Da qualche giorno, in Cina gli utenti non possono più accedere a Telegram. Almeno quelli che utilizzano uno smartphone Xiaomi. Infatti, la MIUI blocca l’esecuzione dell’app su territorio cinese dal momento che non avrebbe superato la revisione di sicurezza Xiaomi. In molti si domandano ora le ragioni del blocco, che non risulta attivo per gli utenti del resto del mondo, i quali si servono però della stessa interfaccia.

I problemi sono iniziati lo scorso anno con il rilascio della MIUI 13. Tramite quest’ultimo aggiornamento, Xiaomi ha aggiunto una nuova funzione che intercetta e blocca le applicazioni che potrebbero arrecare danni ai dispositivi o agli utenti. Secondo i parametri della MIUI cinese, Telegram rientra tra queste app ritenute non sicure. Almeno secondo un un sistema di scansione e controllo che ufficialmente preserva la sicurezza, sebbene siano state sollevate diverse perplessità e critiche. Infatti, a detta dei più scettici, il blocco di Telegram si annovererebbe tra i molteplici tentativi da parte del Partito Comunista Cinese di spiare gli utenti e censurare le app.

Le cause del blocco di Telegram

Per gli utenti cinesi non c’è pace. Quando qualcuno tenta di accedere a Telegram da un dispositivo Xiaomi, l’app non viene eseguita. Anzi, sullo schermo appare un messaggio che avverte del “contenuto fraudolento” rilevato sull’applicazione, specificando che “il suo uso potrebbe esporre a rischi” l’utente.

Tutto questo a causa della MIUI 13. Infatti, tramite la nuova funzione, quando la MIUI cinese rileva un’app pericolosa, l’interfaccia prova a rimuoverla dal dispositivo, bloccandone i successivi tentativi di installazione. Più fonti hanno confermato confermano sul territorio cinese la MIUI considera Telegram pericoloso, ma rimane la sensazione diffusa che si tratti di una strategia imposta dal governo cinese a Xiaomi per reprimerne i tentativi di aggirare la censura.

Il MIUI della Cina vuole bandire Telegram | @pexels

Dopo l’iniziale sgomento, molti hanno additato le cause del blocco di Telegram a una possibile collaborazione tra il Partito Comunista Cinese e Xiaomi per monitorare le attività degli utenti e impedire l’uso libero di app che consentono di comunicare ì con il resto del mondo senza vincoli. Infatti, è prassi del Governo cinese segnalare o addirittura censurare le applicazioni non ritenute in linea con la sua rigida politica di controllo. Tuttavia, arrivare a etichettare una popolare app di messaggistica come Telegram come “pericolosa”, sancirebbe un’ennesima spinta verso il controllo degli spazi di comunicazione digitale.

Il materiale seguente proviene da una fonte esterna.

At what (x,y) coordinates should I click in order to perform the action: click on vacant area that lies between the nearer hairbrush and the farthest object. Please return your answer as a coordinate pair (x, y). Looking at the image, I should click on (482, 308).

Le implicazioni per gli utenti

Ma cosa comporta agli utenti cinesi il blocco di Telegram? Prima di tutto, il ban imposto dalla MIUI potrebbe limitare la libertà di comunicazione e l’accesso a informazioni non filtrate. Infatti, Telegram è noto per essere una piattaforma di messaggistica sicura e crittografata, tale da riuscire a sfuggire al controllo governativo.

Ma non si tratterebbe del primo caso di censura per l’applicazione di messaggistica. Infatti, lo scorso aprile è toccato anche al Brasile, dove gli utenti hanno avuto l’accesso bloccato per alcuni giorni, a causa di una causa intentata contro Telegram, ritenuta colpevole di non avere divulgato dettagli importanti in merito a chat di gruppi neonazisti. Alla fine, il ban è stato ritirato, ma l’applicazione di messagistica ha dovuto pagare una cospicua sanzione.

Telegram è davvero un’app pericolosa? | @pixaby

Dal canto suo, la Cina ha una lunga storia di censura e controllo delle informazioni. Infatti, è cosa nota come il governo imponga restrizioni o divieti totali su piattaforme e servizi utilizzati su scala globale. È il caso di colossi digitali come Google, Facebook e Twitter, da poco ribattezzato X.

Per questo motivo, la decisione di Xiaomi di segnalare nella nuova interfaccia Telegram come un’app pericolosa potrebbe riflettere la volontà non più nascosta del governo cinese di limitare la libertà di parola e la privacy personale. Per riuscire a capirne di più, occorrerà seguire gli sviluppi della vicenda, per capire se si tratta di un banale errore di sistema o se cela davvero una politica di censura governativa.